You spent the last quarter of last year putting the final touches on your annual incentive and recognition program.  You beat up your reward vendor, you talked with managers about what they wanted to see, you met with Sr. VPs to get their input, you agonized over whether you will come in on budget for all the design and administrative changes you made to the system and the communications.

You’ve earned a break.

Nope… now is the second most important time in the life cycle of an incentive and reward program.  Now is the time you need to see if all that work you did in the fourth quarter last is going to pay off.

9 out of 10 people will not do what I’m going to tell you to do.  They ignore the advice (mostly ‘cuz they don’t want to hear the responses.)  

If you want a program that gets results, do the following before March 1…

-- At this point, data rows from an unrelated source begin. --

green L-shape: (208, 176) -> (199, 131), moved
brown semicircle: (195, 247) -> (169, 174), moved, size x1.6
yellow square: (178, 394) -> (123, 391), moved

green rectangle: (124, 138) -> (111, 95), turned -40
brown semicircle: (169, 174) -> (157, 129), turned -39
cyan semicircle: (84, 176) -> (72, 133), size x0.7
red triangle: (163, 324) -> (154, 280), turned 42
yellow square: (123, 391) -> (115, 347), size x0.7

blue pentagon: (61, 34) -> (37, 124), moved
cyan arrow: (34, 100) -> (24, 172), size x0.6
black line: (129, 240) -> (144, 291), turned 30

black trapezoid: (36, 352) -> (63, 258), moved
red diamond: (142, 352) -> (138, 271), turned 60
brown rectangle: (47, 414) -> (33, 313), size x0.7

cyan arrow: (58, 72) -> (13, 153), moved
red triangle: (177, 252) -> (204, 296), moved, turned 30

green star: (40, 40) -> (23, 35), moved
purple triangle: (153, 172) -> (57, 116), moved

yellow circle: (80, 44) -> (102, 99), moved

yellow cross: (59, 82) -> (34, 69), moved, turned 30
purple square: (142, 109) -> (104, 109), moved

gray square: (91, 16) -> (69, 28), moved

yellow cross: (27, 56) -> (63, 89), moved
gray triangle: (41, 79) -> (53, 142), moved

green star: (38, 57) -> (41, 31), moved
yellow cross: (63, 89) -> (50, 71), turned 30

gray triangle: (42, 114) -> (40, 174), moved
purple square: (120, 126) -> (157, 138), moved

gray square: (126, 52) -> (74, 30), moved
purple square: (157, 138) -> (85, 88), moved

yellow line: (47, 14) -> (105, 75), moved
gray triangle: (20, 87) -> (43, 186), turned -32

  1. Check your stats on the program web pages.  Yeah, I know, simple.  But people forget to look and see if anyone is even checking into the website.  If the web page is an intergral part of your communication plan you better check and see if it’s doing it’s job.  Do a deep dive.  Are participants hitting it?  Are they hitting particular pages?  Are they ignoring it?  Where are they coming from?  Work?  Home?  Mobile? (yeah, check mobile – it’s the new black dontcha know.)
  2. Ask your reward/incentive vendor for their stats on customer service calls and/or emails.  Ask them how many calls/emails they’ve received.  Check the topics.  Is there a pattern?  Is there a particular thing that’s causing a problem?  You have to ask – no provider will bring you the news that all the work they just billed you for isn’t doing the job.  Trust me on that one.  Call.  Ask for the data – if they don’t get it to you – take trip and visit them and sit in on the phone.  You’d be surprise what you might hear.
  3. Run a quick survey/quiz on the program rules and how people qualify and earn awards.  No one does this but it is the surest way to take the temperature of your audience relative to their understanding of the investment you’ve made in recognition and incentives.  Wouldn’t it be nice if they actually understood the rules and the rewards?  Yeah. 

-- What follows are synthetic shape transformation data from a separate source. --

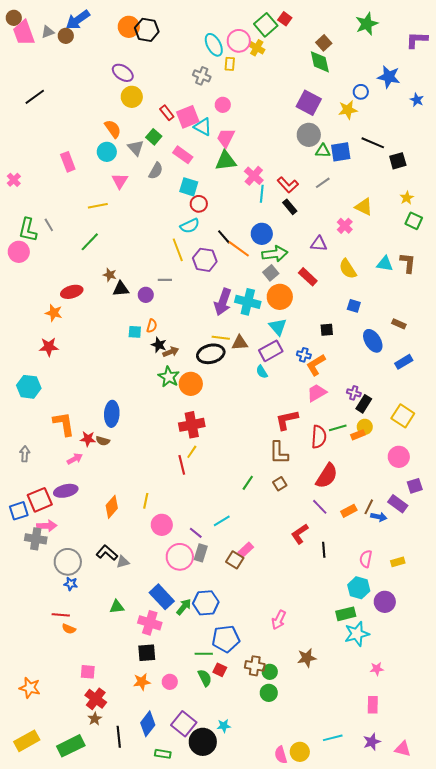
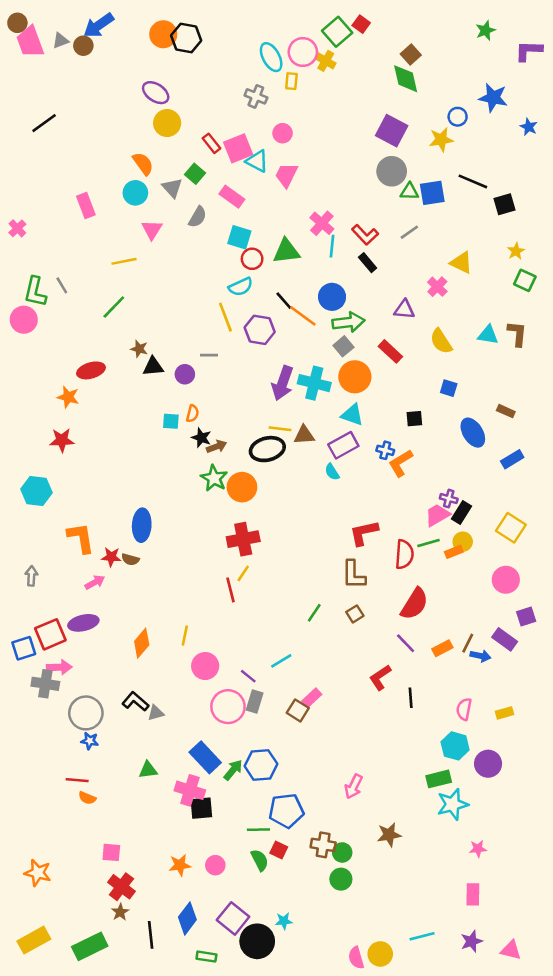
green star: (367, 24) -> (486, 30), moved, size x0.7
green triangle: (226, 161) -> (286, 251), moved
cyan triangle: (278, 327) -> (352, 415), turned -30
pink trapezoid: (317, 393) -> (437, 515), moved
black square: (147, 653) -> (201, 808), moved

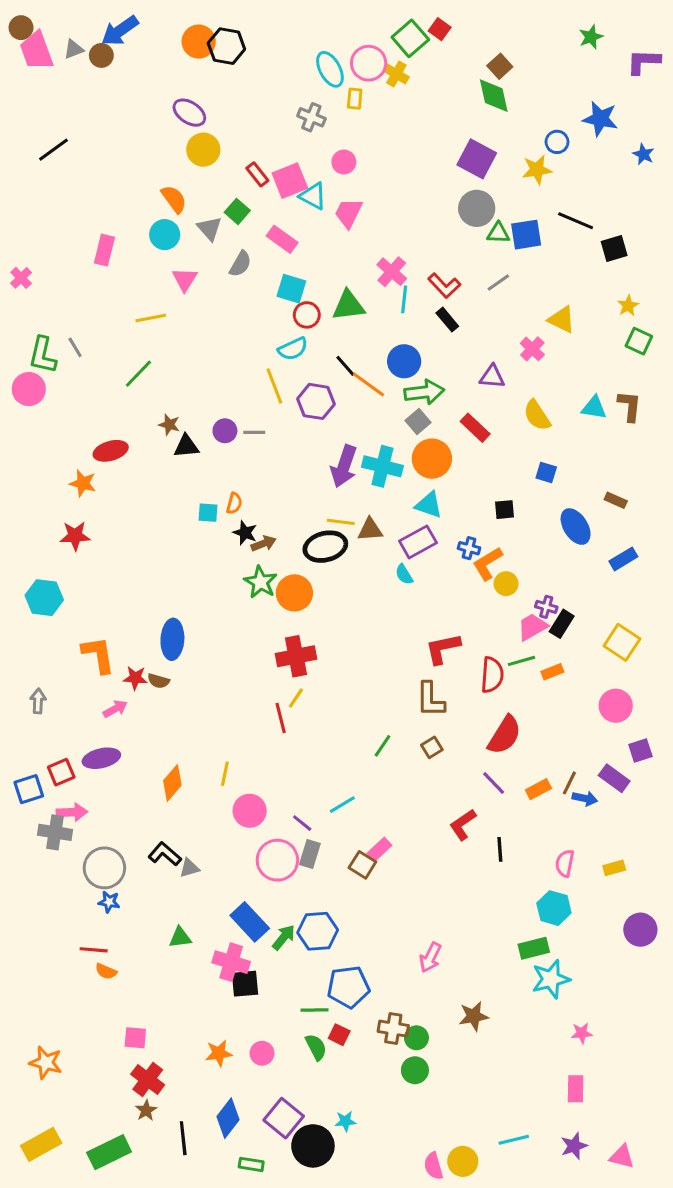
pink rectangle: (86, 206) -> (104, 250), turned 35
purple circle: (185, 374) -> (225, 431), moved
yellow circle: (463, 542) -> (506, 584), moved
red square: (50, 634) -> (61, 772), size x0.7
purple circle: (488, 764) -> (640, 930), moved

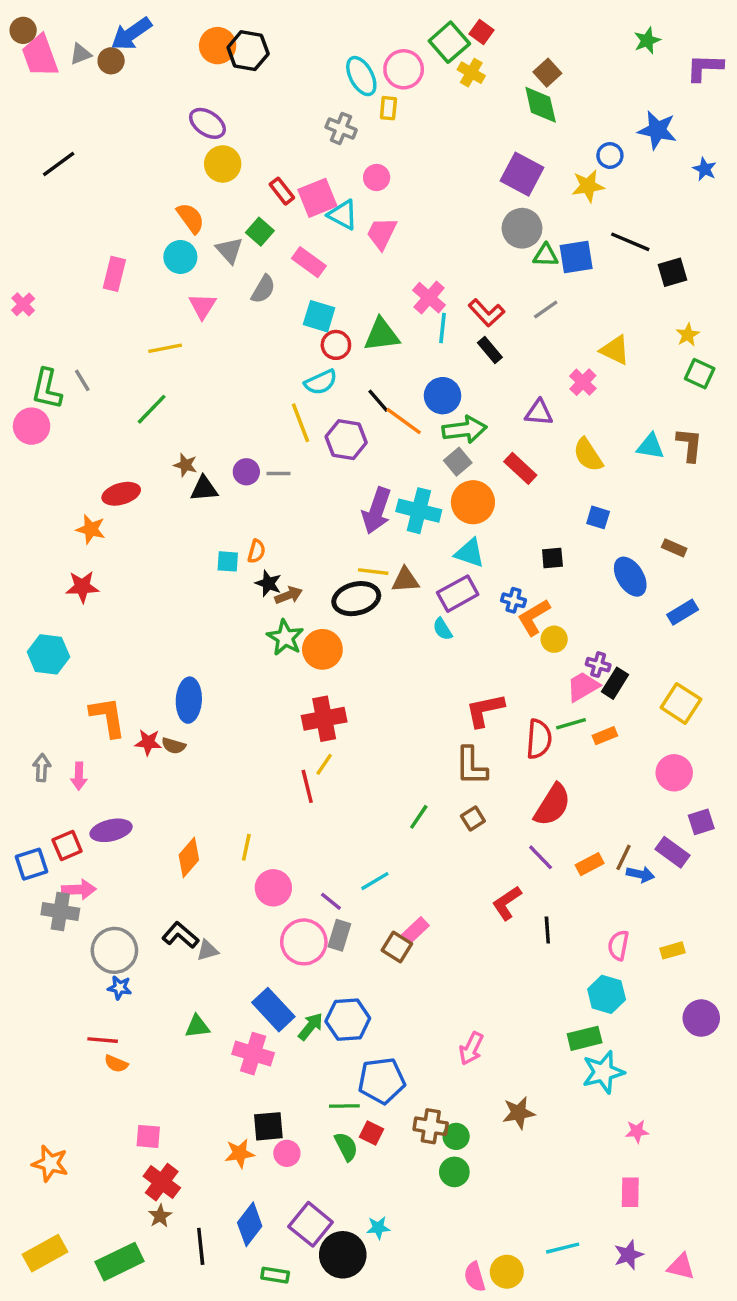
yellow cross: (396, 74) -> (471, 73), moved
pink arrow: (115, 709) -> (79, 776), moved, turned 120
black square: (245, 984) -> (268, 1126), moved

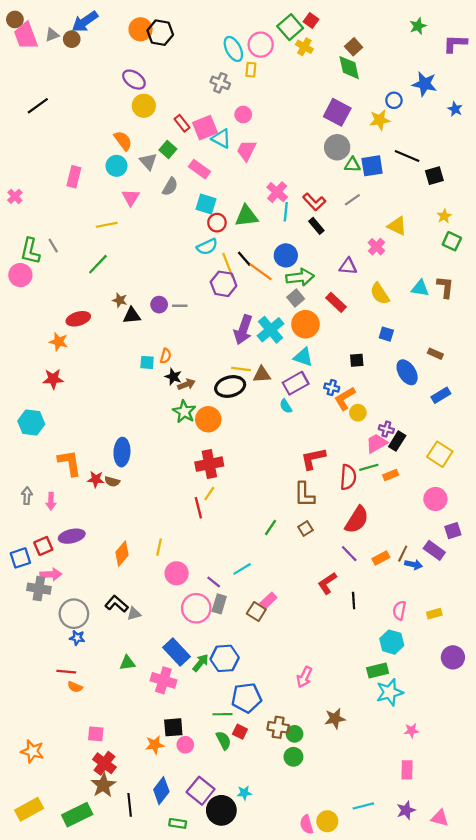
yellow line: (300, 423) -> (228, 265), moved
cyan cross: (419, 511) -> (271, 330), turned 36
brown star: (160, 1216) -> (103, 785), size x1.6

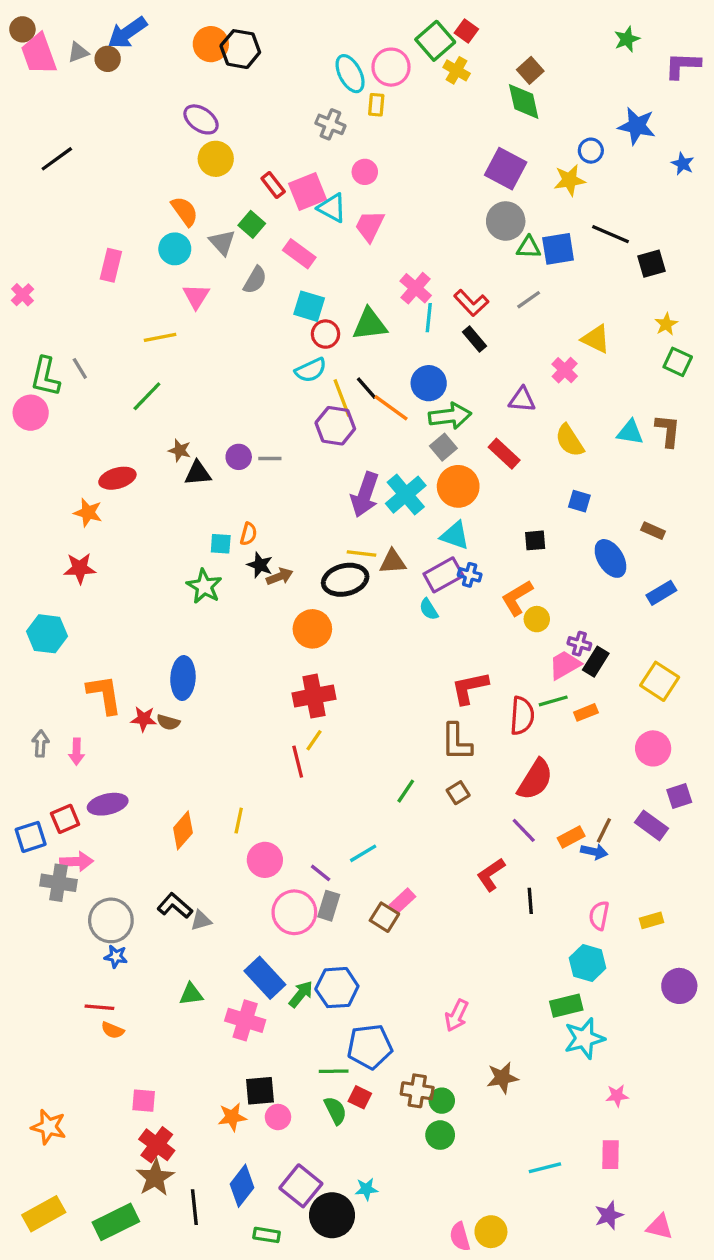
blue cross: (332, 388) -> (470, 575), moved
green star: (184, 412) -> (204, 586), moved
blue arrow: (414, 565) -> (594, 852), moved
cyan line: (363, 806) -> (545, 1168), moved

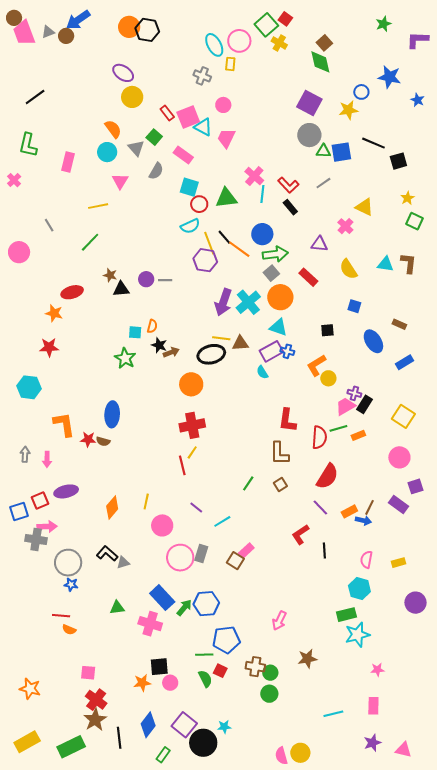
green L-shape: (45, 377) -> (28, 145), moved
red L-shape: (470, 688) -> (287, 420), turned -70
purple line: (321, 873) -> (196, 507), moved
green rectangle: (267, 1235) -> (163, 755), turned -63

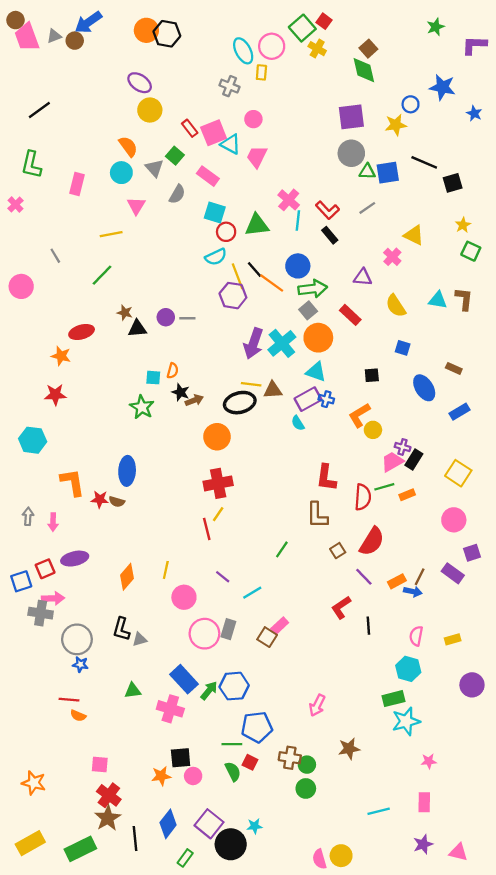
purple square: (309, 103) -> (351, 117), turned -35
brown square: (280, 484) -> (338, 551), moved
black L-shape: (107, 554) -> (121, 629), turned -115

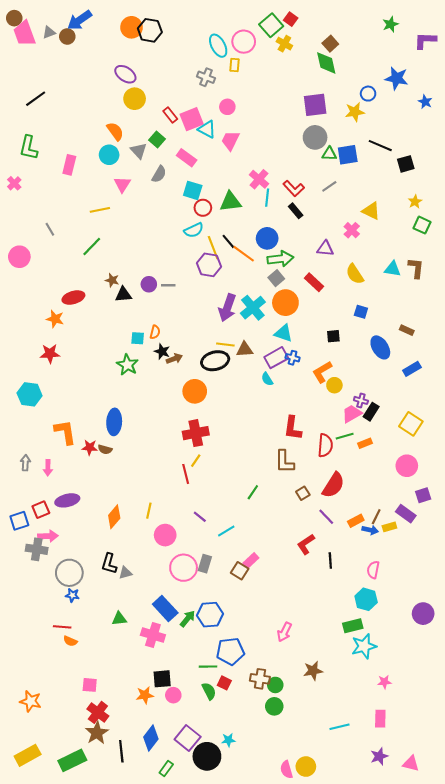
yellow rectangle: (453, 639) -> (389, 527), moved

All three of these suggestions need to be done NOW.

  • You cannot wait until November to find out they couldn’t access the site from work (or home.)  
  • You cannot wait until November to find out no one knows where to redeem their points or what a point is.
  • You cannot wait until November to find out no one understood what “net calculated average profit contribution income” was on the program rules.

You cannot wait.

 

Investments Require Review

Your incentive and reward program is an investment in the people who add value to your company.  You cannot assume everything is going great guns.  Just like your investment portfolio for your retirement account (retirement?  what’s that?) you need to review what’s going on.

The sooner you catch these problems the easier it is to react and revise.  It’s better to fix a problem in March than explain it to your boss in December.  Just sayin.

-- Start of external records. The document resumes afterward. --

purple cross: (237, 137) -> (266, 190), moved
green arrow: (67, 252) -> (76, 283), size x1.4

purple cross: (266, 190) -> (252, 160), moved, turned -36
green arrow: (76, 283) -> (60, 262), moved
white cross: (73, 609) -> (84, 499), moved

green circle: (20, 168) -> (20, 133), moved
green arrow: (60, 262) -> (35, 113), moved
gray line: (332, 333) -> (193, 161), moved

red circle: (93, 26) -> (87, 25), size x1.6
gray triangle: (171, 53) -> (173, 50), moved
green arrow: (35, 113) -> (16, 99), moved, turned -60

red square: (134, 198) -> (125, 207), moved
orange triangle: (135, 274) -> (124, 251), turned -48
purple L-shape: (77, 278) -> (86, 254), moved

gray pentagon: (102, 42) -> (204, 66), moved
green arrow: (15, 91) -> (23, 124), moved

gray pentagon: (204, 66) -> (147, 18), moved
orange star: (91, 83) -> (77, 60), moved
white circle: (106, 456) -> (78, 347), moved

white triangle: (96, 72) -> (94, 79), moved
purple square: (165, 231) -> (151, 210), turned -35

  • http://www.lanterngroup.com Kurt Nelson

    Paul,
    Great ideas here on what needs to be done now – after the “hard” part of launching a program is done. Your number 3 is particularly important – find out how well people understand the plan. Two other suggestions that come to mind:
    1. Don’t just do a survey of participants – pick up the phone and call. Qualitative interviews with participants uncover a lot of elements that a traditional survey doesn’t. Ask participants how they feel about the incentive program, what are the key likes/dislikes that they have, what additional information would be helpful to them. Try to find out their perceptions of the plan – at a gut level, do they like it, does it motivate them, how do they use it (or don’t use it) on a regular basis, does their manager reference it on a regular basis?
    2. Communicate more – it often happens that companies do a good job of communicating the new plan or contest at the beginning of the year and then don’t communicate information about it again. Research shows (as well as my own experience) that companies that regularly communicate information about the plan have greater buy-in and understanding (duh!). Use this time to send out short e-mail blasts on particular aspects of the plan that might be more complex, hold a monthly conference call to answer questions, put out a fun mailer that reinforces some key concepts, give the managers communication tools that they can use to talk to their people about the contests.
    It is important that companies maximize their incentive investment – these suggestions are all vital aspects of doing that!